Re: [bailey-developers] More detailed design on load balancing

SourceForge Headquarters 1320 Columbia Street Suite 310 San Diego, CA 92101 +1 (858) 422-6466

>  I'm coding the add-node process with the overlapping replication
>  right now. It's taking some time. After it's finished, we can review
>  the code and have a complete picture of the complexity and the
>  performance implications.

Finally checked in the first version for adding a node, with log
propagation and cleanup... :)

On Thu, Apr 10, 2008 at 6:38 PM, Doug Cutting <cu...@ap...> wrote:
>  Yes, that's one way to do it.  Perhaps it is even the best way.  But if
>  C reports it is ready to start serving [2 4) before D is, then this
>  might be revealed to clients, to more rapidly reduce the load on A and
>  B.  Might this also permit a less stateful master?  My hunch is that the
>  more queues of pending splits and such that the master has to maintain,
>  the greater the chances of confusion in the face of failure.
>
>  Perhaps the master could simply issue step (1), asking C and D to start
>  serving [2 4), and remember only that it had issued this request so that
>  it doesn't issue it again too soon.  Then, when C & D tell the master
>  they're ready, the master can notice that [2, 4) is over-replicated, and
>  issue requests to A and B to stop serving this.  In this model, the
>  master would not wait for both C & D to report, nor would it wait for A
>  and B to report their narrowed ranges before republishing the ring.
>
>  In this approach, if D fails while replicating [2, 4) then the master
>  could still trim A to [0, 2), but not trim B yet.  Also, if
>  previously-offline E comes back online already serving [0, 2) or [2, 3),
>  or some other overlapping range from some prior merge/split state, it
>  can be more easily re-integrated into the ring, without discarding all
>  of its data.
>
>  So, even in the case of a mostly-disjoint partitioning, there may be
>  benefits to permitting overlap.

You have a number of good points.

I was worried about the complexity of a state change "transaction"
(i.e. adding/removing a node and the changes to neighbors' ranges
and the changes to more neighbors' log propagation that come
with it). As you said, "the more queues of pending splits" (or
pending range changes) "and such that the master has to maintain,
the greater the chances of confusion in the face of failure."

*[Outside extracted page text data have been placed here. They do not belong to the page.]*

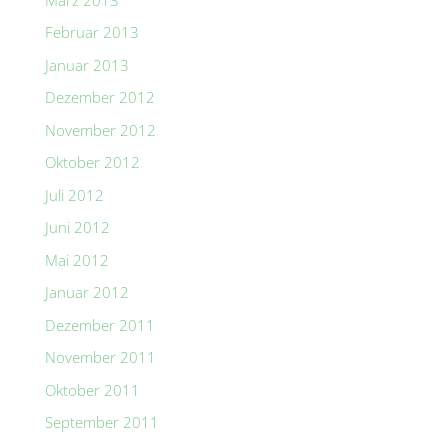
Februar 2013
Januar 2013
Dezember 2012
November 2012
Oktober 2012
Juli 2012
Juni 2012
Mai 2012
Januar 2012
Dezember 2011
November 2011
Oktober 2011
September 2011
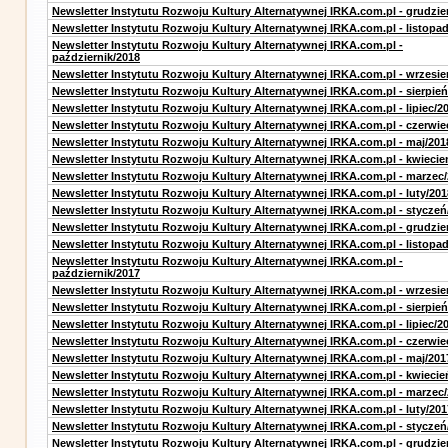
Newsletter Instytutu Rozwoju Kultury Alternatywnej IRKA.com.pl - grudzie
Newsletter Instytutu Rozwoju Kultury Alternatywnej IRKA.com.pl - listopa
Newsletter Instytutu Rozwoju Kultury Alternatywnej IRKA.com.pl -
październik/2018
Newsletter Instytutu Rozwoju Kultury Alternatywnej IRKA.com.pl - wrzesie
Newsletter Instytutu Rozwoju Kultury Alternatywnej IRKA.com.pl - sierpień
Newsletter Instytutu Rozwoju Kultury Alternatywnej IRKA.com.pl - lipiec/2
Newsletter Instytutu Rozwoju Kultury Alternatywnej IRKA.com.pl - czerwie
Newsletter Instytutu Rozwoju Kultury Alternatywnej IRKA.com.pl - maj/201
Newsletter Instytutu Rozwoju Kultury Alternatywnej IRKA.com.pl - kwiecie
Newsletter Instytutu Rozwoju Kultury Alternatywnej IRKA.com.pl - marzec
Newsletter Instytutu Rozwoju Kultury Alternatywnej IRKA.com.pl - luty/201
Newsletter Instytutu Rozwoju Kultury Alternatywnej IRKA.com.pl - styczeń
Newsletter Instytutu Rozwoju Kultury Alternatywnej IRKA.com.pl - grudzie
Newsletter Instytutu Rozwoju Kultury Alternatywnej IRKA.com.pl - listopa
Newsletter Instytutu Rozwoju Kultury Alternatywnej IRKA.com.pl -
październik/2017
Newsletter Instytutu Rozwoju Kultury Alternatywnej IRKA.com.pl - wrzesie
Newsletter Instytutu Rozwoju Kultury Alternatywnej IRKA.com.pl - sierpień
Newsletter Instytutu Rozwoju Kultury Alternatywnej IRKA.com.pl - lipiec/2
Newsletter Instytutu Rozwoju Kultury Alternatywnej IRKA.com.pl - czerwie
Newsletter Instytutu Rozwoju Kultury Alternatywnej IRKA.com.pl - maj/201
Newsletter Instytutu Rozwoju Kultury Alternatywnej IRKA.com.pl - kwiecie
Newsletter Instytutu Rozwoju Kultury Alternatywnej IRKA.com.pl - marzec
Newsletter Instytutu Rozwoju Kultury Alternatywnej IRKA.com.pl - luty/201
Newsletter Instytutu Rozwoju Kultury Alternatywnej IRKA.com.pl - styczeń
Newsletter Instytutu Rozwoju Kultury Alternatywnej IRKA.com.pl - grudzie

Your email made me think that we can make the complexity
manageable by breaking a state change "transaction" into
smaller ones.

Here is what I think of a state change "transaction":
A new node X' is added at the position X' between X and X+1.
The affected nodes switch from:
node X-2 serves range [X-2, X+1)
node X-1 serves range [X-1, X+2)
node X serves range [X, X+3)
to:
node X-2 serves range [X-2, X')
node X-1 serves range [X-1, X+1)
node X serves range [X, X+2)
node X' serves range [X', X+3)
And the log propagation of even more nodes are affected.

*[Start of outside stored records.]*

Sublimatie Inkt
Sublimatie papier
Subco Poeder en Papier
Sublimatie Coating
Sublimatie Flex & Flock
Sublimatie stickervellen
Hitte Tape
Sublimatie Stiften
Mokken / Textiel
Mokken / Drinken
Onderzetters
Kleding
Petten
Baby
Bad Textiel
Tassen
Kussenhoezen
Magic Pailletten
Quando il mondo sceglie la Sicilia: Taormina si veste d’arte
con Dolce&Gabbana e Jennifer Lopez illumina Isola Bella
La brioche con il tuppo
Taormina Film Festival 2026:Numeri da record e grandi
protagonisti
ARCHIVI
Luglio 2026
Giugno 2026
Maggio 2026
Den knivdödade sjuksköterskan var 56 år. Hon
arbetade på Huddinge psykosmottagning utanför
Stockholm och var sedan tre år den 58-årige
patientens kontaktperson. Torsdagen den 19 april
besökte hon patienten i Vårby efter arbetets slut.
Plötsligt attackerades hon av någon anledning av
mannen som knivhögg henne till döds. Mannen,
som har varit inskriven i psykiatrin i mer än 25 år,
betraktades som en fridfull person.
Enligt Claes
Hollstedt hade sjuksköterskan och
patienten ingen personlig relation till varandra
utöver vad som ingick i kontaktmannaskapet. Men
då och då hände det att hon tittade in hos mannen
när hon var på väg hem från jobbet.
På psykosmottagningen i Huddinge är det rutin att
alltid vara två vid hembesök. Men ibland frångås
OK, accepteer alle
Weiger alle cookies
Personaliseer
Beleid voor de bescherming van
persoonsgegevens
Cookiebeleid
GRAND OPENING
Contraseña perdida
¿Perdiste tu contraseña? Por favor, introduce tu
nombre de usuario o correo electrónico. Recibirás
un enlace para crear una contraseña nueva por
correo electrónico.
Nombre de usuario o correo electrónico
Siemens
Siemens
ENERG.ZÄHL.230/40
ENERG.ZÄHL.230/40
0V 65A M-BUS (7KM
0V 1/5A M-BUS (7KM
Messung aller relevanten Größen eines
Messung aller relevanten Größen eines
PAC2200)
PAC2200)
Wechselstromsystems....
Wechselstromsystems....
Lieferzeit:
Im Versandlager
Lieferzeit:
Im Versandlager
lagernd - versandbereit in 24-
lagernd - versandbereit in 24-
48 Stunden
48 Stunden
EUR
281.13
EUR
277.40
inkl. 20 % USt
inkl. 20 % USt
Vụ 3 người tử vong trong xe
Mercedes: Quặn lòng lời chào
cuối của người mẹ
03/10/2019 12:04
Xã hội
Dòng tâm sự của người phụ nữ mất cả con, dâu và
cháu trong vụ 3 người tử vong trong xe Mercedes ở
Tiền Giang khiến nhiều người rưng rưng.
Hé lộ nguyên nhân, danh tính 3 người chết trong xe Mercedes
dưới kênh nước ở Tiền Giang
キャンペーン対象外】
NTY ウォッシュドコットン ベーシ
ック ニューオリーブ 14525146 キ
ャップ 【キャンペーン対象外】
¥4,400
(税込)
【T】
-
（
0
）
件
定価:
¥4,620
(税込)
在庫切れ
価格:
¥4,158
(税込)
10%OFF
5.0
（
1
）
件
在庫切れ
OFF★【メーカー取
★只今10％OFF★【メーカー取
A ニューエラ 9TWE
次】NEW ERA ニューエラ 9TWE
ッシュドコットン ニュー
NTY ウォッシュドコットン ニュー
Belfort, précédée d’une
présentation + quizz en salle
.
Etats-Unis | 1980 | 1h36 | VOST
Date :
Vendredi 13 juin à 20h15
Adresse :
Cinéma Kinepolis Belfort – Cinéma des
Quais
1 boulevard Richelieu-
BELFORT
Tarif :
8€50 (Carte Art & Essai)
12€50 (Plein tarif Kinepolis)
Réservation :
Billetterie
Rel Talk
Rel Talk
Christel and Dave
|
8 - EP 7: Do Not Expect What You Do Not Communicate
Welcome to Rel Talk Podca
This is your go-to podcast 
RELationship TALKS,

We break this "transaction" into four smaller ones:
1 node X' serves range [X', X+3)
     Now range [X', X+3) is replicated 4 times - over-replicated.
2 node X-2 from [X-2, X+1) to [X-2, X')
     Now only range [X+1, X+3) is still over-replicated.
3 node X-1 from [X-1, X+2) to [X-1, X+1)
     Now only range [X+2, X+3) is still over-replicated
4 node X from [X, X+3) to [X, X+2)
     Now no range is over-replicated.
So in each of these smaller "transactions", only one node
and some neighbors' log propagation are affected. Failure
is now easier to deal with.

It's worth pointing out that the latter three "transactions"
are scheduled to balance the level of replication.

Is this a good idea?

Ning

PS: Here is what happens when a node is removed:
Node X+1 is removed. The affected nodes switch from:
node X-2 serves range [X-2, X+1)
node X-1 serves range [X-1, X+2)
node X serves range [X, X+3)
node X+1 serves range [X+1, X+4)
to:
node X-2 serves range [X-2, X+2)
node X-1 serves range [X-1, X+3)
node X serves range [X, X+4)
And the log propagation of even more nodes are affected.

Again, we break this "transaction" into four smaller ones:
1 node X+1 is removed
     Depending on whether node X+1 failed, we may do nothing.
     Now range [X+1, X+4) is replicated 2 times - under-replicated.
2 node X-2 from [X-2, X+1) to [X-2, X+2)
     Now only range [X+2, X+4) is still under-replicated.
3 node X-1 from [X-1, X+2) to [X-1, X+3)
     Now only range [X+3, X+4) is still under-replicated
4 node X from [X, X+3) to [X, X+4)
     Now no range is under-replicated.
Again, in each of these smaller "transactions", only one node
and some neighbors' log propagation are affected.